### EXERCISE DATA
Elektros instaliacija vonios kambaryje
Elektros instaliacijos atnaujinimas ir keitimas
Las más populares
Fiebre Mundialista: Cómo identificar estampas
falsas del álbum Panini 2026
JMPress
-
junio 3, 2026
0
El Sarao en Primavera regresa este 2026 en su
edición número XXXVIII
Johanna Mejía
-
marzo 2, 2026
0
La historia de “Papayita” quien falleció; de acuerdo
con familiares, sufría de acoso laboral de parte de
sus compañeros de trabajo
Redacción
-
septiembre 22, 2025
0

...

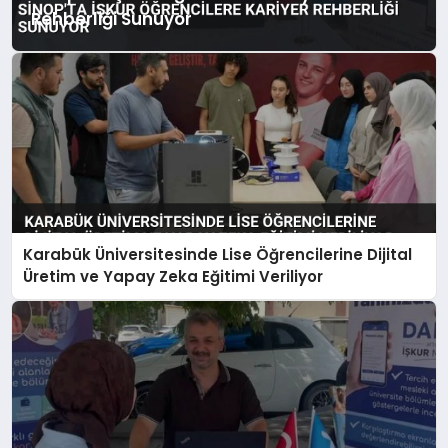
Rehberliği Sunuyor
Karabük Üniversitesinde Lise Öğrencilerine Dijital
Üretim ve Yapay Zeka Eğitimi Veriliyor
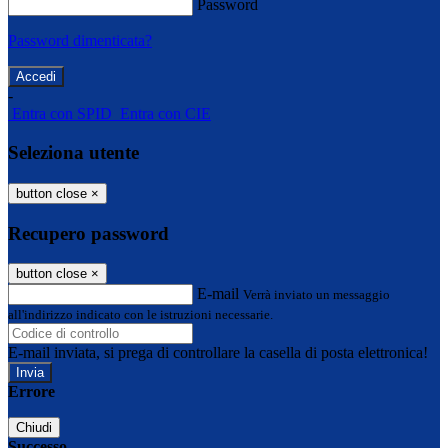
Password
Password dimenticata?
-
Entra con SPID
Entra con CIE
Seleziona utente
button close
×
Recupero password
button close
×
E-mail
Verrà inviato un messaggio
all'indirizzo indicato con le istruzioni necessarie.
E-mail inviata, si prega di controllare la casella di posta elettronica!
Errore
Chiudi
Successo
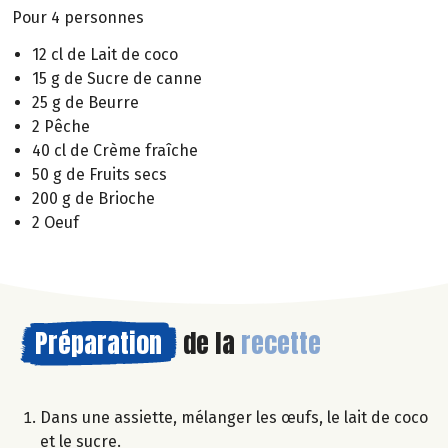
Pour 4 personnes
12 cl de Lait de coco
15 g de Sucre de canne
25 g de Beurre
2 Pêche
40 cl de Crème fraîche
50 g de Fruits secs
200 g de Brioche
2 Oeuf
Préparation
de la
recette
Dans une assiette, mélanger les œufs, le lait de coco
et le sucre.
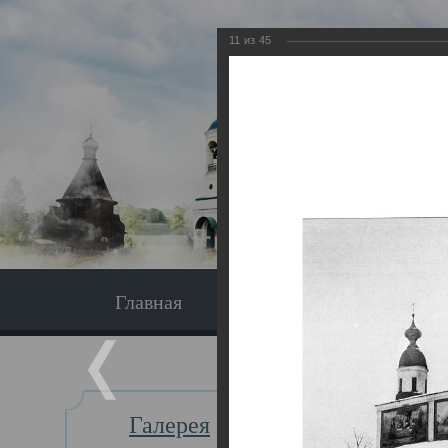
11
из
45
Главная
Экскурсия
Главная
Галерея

--

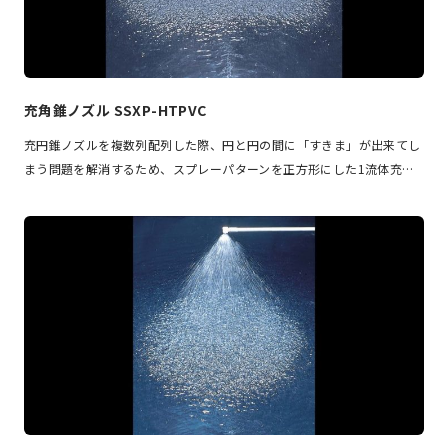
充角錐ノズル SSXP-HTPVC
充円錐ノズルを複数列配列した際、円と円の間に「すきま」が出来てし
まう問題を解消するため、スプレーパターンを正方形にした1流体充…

### ACTIVITY
Within the material above, tally each line that contains "mail" and respond with the tally only.

### COMPLETED TASK
2